5.       É o gestor (governo), referendado pelo Conselho de Saúde, que define as unidades públicas que poderão ou não ser reestruturadas com autonomia gerencial, e contrato de autonomia para cumprimento de metas e desempenho condizentes com o planejamento da gestão pública conforme disposto no Art. 36 da Lei 8080/90. Aí prescreve o planejamento ascendente e sua inserção no planejamento regional e sua inserção nas respectivas linhas de cuidado de atenção integral à saúde, pactuadas aos níveis distrital, municipal e regional pelos Colegiados de Gestão Regional.

6.      As compras públicas, concursos e outros processos seletivos, o plano de cargos, empregos, carreiras e salários e as reposições, devem obedecer ao disposto na legislação da administração pública, com adequações de agilidade para o cumprimento do item 3. O quadro do pessoal é da CLT, admitindo-se o aproveitamento temporário de servidores estatutários optantes desde que haja vagas no quadro, e cumpridos mecanismos equiparadores. Um outro nível de equiparação dá-se na compatibilização do plano de carreiras, salários iniciais e benefícios trabalhistas da fundação com os dos servidores municipais do restante da rede de saúde de Campinas.

7.      A Direção Geral ou Presidência da Fundação Pública deve ser indicada pelo Secretário de Saúde, com preferência a técnico ou dirigente de carreira portador de reconhecida experiência na gestão pública de saúde. As demais funções de direção, coordenação e assessoria devem ser preenchidas por quadros de carreira ou provisoriamente por técnicos de reconhecida experiência na função, em ambos os casos, com critérios publicizados.

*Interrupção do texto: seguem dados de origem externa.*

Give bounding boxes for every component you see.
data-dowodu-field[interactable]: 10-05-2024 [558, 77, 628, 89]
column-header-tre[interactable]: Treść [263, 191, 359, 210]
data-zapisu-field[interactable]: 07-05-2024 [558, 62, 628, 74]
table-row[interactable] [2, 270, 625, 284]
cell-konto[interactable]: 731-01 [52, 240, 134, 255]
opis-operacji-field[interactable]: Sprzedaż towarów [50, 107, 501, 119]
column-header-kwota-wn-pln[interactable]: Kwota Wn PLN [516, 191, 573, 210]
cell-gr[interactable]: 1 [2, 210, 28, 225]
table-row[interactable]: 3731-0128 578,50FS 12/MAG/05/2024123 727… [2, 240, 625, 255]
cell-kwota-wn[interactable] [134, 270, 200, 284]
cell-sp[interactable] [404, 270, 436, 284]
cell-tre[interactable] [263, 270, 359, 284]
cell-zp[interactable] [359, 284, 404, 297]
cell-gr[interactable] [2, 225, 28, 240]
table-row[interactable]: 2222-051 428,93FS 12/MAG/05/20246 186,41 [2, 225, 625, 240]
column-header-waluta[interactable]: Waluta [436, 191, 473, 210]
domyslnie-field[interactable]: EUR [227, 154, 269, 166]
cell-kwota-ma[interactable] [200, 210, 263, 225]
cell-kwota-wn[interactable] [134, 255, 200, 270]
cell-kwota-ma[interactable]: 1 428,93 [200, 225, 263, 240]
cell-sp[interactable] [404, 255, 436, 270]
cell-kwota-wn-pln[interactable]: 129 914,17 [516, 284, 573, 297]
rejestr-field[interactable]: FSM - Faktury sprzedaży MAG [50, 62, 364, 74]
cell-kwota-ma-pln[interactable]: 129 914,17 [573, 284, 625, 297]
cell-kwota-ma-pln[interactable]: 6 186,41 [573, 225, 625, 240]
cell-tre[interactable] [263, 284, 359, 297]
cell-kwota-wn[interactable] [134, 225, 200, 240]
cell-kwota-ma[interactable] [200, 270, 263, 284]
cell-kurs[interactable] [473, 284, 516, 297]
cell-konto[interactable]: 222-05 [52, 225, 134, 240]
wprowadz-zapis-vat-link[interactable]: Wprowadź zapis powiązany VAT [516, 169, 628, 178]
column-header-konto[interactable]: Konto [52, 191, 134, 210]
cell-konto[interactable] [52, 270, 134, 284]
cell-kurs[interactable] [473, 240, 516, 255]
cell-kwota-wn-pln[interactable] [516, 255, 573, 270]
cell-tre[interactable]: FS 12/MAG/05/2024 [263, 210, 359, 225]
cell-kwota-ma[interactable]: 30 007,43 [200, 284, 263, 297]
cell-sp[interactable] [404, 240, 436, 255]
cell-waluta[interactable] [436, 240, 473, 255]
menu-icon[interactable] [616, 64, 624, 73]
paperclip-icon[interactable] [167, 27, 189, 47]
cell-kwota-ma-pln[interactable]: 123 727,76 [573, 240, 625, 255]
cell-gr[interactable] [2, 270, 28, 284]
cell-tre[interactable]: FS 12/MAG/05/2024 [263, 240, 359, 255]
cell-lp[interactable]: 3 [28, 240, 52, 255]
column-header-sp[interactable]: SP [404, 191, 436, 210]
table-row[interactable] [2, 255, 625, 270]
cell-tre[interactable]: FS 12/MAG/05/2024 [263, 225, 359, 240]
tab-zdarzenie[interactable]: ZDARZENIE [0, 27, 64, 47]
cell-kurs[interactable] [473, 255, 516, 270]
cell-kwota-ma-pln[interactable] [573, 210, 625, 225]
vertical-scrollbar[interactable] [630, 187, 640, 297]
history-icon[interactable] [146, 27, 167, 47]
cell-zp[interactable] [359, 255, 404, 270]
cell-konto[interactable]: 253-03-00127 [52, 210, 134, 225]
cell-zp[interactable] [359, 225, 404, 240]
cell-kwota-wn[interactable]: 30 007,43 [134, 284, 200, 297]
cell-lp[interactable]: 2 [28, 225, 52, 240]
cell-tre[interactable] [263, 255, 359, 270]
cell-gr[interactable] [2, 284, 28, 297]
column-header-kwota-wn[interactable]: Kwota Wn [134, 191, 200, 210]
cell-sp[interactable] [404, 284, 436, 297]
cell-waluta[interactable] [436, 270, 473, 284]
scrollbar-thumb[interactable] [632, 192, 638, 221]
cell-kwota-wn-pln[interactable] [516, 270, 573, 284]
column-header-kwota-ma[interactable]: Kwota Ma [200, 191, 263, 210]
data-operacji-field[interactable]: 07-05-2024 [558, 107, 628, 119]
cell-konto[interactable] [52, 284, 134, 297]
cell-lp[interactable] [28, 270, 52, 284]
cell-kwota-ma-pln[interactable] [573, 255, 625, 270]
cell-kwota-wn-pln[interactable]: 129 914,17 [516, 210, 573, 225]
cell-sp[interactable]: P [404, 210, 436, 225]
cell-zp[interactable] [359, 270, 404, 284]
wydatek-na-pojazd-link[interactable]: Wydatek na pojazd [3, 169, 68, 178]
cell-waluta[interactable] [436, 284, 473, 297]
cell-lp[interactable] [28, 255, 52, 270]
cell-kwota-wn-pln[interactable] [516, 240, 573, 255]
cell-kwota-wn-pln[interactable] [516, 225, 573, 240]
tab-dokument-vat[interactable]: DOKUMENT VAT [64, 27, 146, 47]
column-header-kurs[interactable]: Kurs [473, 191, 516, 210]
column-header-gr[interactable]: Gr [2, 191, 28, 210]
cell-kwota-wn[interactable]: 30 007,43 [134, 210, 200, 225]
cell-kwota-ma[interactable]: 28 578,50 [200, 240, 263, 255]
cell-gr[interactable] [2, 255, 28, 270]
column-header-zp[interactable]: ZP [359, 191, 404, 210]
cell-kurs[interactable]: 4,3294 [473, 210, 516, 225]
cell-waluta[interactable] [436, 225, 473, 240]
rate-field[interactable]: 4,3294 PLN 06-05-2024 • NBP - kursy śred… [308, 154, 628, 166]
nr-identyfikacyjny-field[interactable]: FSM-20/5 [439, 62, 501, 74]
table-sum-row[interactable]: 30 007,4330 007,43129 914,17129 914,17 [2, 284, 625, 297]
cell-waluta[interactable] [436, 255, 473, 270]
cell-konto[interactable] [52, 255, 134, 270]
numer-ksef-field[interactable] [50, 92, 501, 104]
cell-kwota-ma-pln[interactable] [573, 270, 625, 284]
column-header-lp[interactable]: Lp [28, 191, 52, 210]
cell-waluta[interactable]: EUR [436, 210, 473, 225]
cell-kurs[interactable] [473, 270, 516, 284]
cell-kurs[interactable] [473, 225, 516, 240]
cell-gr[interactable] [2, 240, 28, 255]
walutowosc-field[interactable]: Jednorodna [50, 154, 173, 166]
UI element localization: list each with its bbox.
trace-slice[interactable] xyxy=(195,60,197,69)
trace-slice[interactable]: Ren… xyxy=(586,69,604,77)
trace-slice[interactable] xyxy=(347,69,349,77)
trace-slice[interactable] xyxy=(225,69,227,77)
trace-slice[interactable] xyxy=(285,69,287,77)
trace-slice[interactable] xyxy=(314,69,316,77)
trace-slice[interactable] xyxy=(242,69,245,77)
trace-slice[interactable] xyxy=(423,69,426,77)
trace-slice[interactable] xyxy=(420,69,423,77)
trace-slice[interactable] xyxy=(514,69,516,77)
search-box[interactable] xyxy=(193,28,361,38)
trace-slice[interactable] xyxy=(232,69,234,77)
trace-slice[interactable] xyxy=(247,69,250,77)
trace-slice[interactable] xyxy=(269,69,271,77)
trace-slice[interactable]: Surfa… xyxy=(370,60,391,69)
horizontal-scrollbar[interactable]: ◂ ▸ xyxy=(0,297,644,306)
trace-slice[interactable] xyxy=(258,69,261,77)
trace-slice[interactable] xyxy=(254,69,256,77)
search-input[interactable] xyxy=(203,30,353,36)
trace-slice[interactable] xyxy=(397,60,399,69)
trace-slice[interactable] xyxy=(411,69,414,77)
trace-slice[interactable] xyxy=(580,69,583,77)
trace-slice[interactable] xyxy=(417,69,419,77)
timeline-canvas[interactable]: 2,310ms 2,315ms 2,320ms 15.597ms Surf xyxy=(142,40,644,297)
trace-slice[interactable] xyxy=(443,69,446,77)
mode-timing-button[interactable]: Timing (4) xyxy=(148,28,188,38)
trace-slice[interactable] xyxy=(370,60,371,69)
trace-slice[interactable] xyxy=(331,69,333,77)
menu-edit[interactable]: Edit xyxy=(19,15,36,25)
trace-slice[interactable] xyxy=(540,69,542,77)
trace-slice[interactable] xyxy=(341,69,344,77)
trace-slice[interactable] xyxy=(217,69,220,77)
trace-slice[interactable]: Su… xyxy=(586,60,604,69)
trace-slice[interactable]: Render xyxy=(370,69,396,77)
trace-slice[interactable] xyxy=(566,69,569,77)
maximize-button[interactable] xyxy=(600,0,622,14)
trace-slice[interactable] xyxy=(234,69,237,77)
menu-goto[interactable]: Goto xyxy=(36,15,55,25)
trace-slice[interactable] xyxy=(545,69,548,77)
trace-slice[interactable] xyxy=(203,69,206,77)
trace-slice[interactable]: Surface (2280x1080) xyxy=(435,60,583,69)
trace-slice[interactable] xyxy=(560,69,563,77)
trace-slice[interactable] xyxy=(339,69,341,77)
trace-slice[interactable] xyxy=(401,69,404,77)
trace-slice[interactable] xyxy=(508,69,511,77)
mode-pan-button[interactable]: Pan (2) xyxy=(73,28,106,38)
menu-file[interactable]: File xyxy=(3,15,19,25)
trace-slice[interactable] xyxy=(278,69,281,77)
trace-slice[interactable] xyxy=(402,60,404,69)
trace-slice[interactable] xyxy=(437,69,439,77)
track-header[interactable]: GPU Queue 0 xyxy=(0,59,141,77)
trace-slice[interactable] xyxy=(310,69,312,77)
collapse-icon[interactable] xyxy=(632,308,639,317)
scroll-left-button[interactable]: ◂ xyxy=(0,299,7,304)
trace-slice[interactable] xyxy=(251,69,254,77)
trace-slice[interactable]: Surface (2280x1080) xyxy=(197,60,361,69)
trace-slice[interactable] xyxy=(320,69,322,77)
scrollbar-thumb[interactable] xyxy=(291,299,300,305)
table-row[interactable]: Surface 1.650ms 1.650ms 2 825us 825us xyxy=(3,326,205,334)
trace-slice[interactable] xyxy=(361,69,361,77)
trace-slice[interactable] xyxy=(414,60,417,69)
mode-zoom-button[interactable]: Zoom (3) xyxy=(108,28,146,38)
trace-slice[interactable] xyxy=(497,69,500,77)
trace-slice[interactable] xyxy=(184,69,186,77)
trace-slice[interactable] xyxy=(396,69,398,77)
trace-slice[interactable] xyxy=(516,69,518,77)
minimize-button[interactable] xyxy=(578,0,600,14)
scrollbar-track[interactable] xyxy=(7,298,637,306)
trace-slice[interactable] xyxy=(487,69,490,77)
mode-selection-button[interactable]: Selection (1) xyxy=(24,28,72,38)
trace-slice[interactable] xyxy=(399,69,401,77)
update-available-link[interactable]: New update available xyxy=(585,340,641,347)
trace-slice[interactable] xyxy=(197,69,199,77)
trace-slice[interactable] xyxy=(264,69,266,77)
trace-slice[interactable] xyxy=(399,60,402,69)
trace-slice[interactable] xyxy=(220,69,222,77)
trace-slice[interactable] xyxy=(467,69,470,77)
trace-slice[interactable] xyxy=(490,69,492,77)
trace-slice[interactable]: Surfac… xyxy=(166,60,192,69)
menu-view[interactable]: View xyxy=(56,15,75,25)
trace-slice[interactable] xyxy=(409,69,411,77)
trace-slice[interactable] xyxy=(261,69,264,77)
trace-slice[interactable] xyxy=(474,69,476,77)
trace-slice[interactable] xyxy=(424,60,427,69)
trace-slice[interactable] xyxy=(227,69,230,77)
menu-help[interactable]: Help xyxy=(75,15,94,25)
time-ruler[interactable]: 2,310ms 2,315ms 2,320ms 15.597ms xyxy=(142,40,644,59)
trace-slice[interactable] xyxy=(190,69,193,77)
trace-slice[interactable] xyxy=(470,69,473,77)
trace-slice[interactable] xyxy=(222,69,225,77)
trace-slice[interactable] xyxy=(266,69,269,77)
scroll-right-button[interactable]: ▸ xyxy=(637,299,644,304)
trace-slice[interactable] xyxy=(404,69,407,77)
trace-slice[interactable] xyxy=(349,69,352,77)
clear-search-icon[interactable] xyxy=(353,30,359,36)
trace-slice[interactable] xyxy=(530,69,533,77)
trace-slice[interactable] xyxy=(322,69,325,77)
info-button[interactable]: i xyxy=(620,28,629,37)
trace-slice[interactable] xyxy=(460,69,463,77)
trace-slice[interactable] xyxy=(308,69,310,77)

8.      Comissão de alto nível técnico e representativo, sob coordenação do gabinete da Secretaria da Saúde, devera propor projeto gerencial inicial da Fundação Pública com base nos seus objetivos institucionais e levando em conta os avanços bem sucedidos da atual gestão do CHOV, do HMMG e outros como o Hospital Regional de Sumaré (HES). Este projeto inicial deve ser debatido no colegiado de gestores da Secretaria de Saúde e no Conselho Municipal de Saúde.

9.      Composição de Conselho Local de Saúde, para a Fundação Pública, tripartite e paritário, de acordo com a lei municipal 6.547/91.